• **Data**:
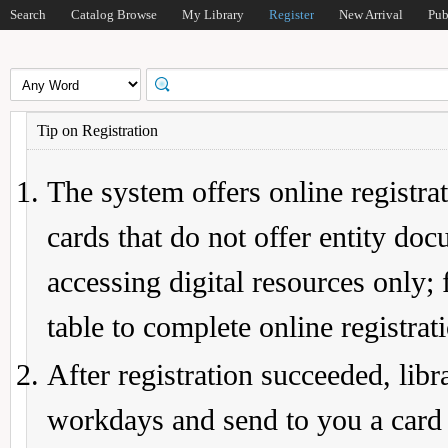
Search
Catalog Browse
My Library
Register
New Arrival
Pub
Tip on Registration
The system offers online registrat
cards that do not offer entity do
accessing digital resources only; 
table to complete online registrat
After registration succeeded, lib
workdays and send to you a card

* * *

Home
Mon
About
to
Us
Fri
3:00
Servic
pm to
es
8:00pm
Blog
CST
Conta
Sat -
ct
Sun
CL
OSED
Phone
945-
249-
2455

• **What this task involves**:
Which lines above include the word "online"? Show each one.

• **Exercise answer**:
The system offers online registrat
table to complete online registrat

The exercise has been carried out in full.